The week ending December 01 saw 21,061 initial jobs claims open in California, 9,937 in Pennsylvania, 8,652 in New York, 7,915 in Illinois and 7,382 in Texas. Oklahoma data shows a decrease of 813 claims with -764 in Kentucky, -615 in Massachusetts, -293 in Vermont, and -3 in the Virgin Islands.
The data points to a strong labor market which points to a healthy economy overall, something which lends strength to the US dollar in the face of ongoing trade disputes. This outlook is supported by the data from the 4-week moving average which is less volatile than the weekly reports.
Through Oct and Nov initial jobless claims had been pivoting higher off historic lows but that's old news. In data for the Dec 8 week, claims fell a very sharp 27,000 to a much lower-than-expected 206,000 for the best showing since the historic lows of mid-Sept. pic.twitter.com/yqw8mqAaad
— Econoday, Inc. (@Econoday) December 13, 2018
Last week’s decline was the lowest since April 2015 and the reading of 206,000 claims is not far off September’s reading of 202,000 which was the lowest since December 1969. The drop last week lends credence to the theory that the slowdown in jobs growth seen in November was due to a shortage of available workers, with an increase of 155,000 non-farm payroll positions in November compared to a much stronger 237,000 in October.

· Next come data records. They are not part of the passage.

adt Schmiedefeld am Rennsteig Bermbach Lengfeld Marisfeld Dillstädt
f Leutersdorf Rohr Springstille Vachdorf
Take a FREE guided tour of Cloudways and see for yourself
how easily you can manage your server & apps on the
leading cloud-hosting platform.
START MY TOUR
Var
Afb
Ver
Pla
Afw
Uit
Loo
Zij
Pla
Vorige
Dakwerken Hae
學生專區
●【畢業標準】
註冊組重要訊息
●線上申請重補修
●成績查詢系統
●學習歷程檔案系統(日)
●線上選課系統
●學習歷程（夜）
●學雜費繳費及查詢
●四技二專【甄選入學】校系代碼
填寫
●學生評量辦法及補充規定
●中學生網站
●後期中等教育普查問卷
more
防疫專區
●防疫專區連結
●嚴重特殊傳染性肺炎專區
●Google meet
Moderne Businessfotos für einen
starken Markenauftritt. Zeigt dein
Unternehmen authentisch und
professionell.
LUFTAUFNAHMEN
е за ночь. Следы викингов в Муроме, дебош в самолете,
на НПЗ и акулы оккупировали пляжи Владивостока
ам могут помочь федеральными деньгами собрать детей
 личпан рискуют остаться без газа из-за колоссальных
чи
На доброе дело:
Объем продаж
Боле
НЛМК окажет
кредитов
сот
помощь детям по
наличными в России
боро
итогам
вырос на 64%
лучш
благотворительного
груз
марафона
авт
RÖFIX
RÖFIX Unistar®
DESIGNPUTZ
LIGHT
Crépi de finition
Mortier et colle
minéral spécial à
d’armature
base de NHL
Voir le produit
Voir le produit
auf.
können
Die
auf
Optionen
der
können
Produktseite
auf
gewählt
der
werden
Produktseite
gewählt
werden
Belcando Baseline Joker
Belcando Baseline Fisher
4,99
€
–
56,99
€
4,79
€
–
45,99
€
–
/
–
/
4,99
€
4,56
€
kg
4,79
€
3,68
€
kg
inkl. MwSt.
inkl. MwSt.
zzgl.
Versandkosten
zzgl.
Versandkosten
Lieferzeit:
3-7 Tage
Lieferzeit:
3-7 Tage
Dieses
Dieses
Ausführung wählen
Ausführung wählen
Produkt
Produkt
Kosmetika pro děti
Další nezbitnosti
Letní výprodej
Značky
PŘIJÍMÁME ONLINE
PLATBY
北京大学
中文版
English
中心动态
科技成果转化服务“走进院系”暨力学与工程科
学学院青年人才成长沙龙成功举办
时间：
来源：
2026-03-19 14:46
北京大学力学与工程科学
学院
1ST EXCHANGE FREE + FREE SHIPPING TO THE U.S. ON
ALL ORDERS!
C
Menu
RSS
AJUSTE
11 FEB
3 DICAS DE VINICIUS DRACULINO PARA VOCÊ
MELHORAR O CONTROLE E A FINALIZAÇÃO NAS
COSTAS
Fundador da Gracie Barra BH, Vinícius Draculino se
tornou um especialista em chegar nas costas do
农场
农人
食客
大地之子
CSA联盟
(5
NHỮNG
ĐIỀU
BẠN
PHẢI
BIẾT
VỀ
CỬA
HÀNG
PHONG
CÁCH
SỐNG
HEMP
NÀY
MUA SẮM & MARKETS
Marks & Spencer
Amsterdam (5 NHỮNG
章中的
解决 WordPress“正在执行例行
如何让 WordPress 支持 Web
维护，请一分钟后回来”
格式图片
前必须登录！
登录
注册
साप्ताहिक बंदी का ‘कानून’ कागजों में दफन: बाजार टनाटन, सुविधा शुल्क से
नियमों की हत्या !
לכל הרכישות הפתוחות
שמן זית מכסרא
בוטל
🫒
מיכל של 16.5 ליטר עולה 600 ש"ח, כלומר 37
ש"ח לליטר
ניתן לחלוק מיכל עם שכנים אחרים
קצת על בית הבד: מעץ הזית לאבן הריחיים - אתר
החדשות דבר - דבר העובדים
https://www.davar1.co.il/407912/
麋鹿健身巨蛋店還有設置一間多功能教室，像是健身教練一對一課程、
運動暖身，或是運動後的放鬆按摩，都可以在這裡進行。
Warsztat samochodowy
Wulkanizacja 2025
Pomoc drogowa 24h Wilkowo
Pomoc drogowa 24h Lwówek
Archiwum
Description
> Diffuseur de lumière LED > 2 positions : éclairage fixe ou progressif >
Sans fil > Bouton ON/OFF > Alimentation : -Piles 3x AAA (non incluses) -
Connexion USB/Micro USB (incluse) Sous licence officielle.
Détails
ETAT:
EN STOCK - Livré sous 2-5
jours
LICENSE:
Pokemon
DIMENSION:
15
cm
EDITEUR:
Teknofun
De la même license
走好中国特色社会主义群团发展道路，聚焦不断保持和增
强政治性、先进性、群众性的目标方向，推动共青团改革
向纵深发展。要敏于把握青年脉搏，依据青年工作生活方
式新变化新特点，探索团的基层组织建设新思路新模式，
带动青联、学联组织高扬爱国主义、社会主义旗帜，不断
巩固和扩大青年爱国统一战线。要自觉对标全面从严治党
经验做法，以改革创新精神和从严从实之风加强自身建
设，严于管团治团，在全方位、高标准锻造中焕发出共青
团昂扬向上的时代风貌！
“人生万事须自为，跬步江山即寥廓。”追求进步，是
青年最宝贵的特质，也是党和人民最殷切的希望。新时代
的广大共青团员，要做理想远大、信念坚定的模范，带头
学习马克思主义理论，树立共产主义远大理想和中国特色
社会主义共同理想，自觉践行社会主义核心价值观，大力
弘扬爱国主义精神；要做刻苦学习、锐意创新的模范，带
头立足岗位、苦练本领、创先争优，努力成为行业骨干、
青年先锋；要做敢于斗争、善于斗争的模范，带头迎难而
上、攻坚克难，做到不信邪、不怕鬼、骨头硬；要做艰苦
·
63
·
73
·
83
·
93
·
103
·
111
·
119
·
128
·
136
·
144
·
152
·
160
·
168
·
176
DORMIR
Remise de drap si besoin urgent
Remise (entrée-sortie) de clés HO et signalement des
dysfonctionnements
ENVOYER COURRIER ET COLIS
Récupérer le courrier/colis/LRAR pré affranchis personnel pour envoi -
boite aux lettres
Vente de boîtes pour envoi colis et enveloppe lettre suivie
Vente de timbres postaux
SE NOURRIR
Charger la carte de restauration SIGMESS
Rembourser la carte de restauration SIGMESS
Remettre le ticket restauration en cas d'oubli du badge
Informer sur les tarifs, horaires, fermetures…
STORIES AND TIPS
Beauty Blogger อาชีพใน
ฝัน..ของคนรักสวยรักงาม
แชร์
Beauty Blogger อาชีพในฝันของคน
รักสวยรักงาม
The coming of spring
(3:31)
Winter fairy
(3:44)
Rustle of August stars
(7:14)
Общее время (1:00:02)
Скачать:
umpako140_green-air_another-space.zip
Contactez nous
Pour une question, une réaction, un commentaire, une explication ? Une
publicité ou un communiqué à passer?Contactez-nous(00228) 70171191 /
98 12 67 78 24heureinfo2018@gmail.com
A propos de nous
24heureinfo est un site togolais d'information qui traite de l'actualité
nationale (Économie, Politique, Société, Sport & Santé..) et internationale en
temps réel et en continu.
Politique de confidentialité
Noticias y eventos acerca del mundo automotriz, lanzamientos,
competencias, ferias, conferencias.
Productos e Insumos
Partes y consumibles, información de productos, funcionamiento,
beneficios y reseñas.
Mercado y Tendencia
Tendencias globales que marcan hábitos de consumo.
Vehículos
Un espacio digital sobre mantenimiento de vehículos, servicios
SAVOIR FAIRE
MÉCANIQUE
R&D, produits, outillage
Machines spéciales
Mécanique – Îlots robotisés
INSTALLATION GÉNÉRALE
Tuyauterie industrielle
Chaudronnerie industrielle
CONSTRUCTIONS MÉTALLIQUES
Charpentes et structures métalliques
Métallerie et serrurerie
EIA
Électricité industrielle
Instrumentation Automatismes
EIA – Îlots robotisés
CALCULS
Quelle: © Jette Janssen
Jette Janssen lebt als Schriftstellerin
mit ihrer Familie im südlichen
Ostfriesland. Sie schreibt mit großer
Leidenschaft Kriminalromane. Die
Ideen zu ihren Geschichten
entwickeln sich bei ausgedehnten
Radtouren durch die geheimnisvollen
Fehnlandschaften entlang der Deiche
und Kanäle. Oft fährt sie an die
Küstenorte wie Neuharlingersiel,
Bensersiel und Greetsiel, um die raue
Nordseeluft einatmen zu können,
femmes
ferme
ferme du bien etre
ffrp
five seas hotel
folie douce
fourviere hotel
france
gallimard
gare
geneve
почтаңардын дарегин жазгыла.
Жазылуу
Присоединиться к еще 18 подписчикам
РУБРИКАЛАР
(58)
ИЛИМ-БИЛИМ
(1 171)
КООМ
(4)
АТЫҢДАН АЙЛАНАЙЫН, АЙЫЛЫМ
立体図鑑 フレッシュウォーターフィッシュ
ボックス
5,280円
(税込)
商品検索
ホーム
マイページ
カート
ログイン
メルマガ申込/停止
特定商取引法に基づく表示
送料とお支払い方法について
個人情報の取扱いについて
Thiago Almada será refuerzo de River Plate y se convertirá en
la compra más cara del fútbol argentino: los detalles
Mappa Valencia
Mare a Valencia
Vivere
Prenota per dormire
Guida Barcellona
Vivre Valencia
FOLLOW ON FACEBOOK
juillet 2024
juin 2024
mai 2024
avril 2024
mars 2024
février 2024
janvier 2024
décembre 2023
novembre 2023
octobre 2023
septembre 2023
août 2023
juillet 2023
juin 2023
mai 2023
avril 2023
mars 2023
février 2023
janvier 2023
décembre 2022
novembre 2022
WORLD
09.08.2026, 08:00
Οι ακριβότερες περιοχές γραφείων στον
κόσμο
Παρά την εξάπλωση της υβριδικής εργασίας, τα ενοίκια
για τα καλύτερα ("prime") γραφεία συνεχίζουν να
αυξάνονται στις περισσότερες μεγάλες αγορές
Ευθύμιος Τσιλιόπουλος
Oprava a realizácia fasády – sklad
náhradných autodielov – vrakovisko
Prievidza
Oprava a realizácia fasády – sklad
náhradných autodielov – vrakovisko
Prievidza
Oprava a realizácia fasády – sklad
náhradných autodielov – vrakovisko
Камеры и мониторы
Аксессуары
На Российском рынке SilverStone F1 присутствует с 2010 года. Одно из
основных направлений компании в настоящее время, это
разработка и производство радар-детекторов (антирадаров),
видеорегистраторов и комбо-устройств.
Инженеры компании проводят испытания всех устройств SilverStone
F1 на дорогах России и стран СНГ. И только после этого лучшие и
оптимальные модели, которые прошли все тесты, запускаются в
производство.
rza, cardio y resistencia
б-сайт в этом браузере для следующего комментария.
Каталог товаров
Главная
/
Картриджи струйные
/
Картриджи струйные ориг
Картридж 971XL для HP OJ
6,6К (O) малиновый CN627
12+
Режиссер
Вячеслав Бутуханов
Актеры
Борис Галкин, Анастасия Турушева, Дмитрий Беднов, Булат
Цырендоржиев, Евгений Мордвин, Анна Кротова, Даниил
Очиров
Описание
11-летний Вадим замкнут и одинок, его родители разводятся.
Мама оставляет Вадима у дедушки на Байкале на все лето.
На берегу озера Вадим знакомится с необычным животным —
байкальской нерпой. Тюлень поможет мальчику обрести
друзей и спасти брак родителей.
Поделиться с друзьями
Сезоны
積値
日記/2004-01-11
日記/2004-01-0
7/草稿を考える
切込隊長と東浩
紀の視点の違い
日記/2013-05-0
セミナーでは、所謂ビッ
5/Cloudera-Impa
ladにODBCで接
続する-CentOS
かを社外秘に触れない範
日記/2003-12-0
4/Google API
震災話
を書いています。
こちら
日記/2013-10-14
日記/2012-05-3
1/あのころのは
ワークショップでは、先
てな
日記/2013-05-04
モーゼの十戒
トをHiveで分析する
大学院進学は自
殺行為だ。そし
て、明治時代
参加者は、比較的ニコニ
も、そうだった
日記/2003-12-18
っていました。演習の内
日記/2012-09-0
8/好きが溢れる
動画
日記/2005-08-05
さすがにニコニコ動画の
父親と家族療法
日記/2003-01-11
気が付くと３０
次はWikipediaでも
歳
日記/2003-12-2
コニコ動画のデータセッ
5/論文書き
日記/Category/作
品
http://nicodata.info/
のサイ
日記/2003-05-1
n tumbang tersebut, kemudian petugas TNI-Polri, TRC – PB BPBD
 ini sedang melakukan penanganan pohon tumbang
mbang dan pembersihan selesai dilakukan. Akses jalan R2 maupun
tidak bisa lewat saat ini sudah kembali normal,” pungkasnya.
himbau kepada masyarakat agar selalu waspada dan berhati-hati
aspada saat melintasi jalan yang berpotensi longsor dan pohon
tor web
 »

Federal Reserve officials now view the labor market as being at full-employment with a 3.7% unemployment rate, the lowest in approximately 49 years. Forecasts regarding the monetary policy for 2019 has changed with economists now predicting 2 rate hikes and traders predicting only one.
Market Reaction
Gold is under some modest selling pressure in the face of the labor market data which points to a healthy economy and weakens the use case of gold as a safe haven in the eyes of some traders today.
Spot gold is currently trading at $1,243.03/oz with a 0.11% loss, a high of $1,243.34/oz and a low of $1,242.50/oz.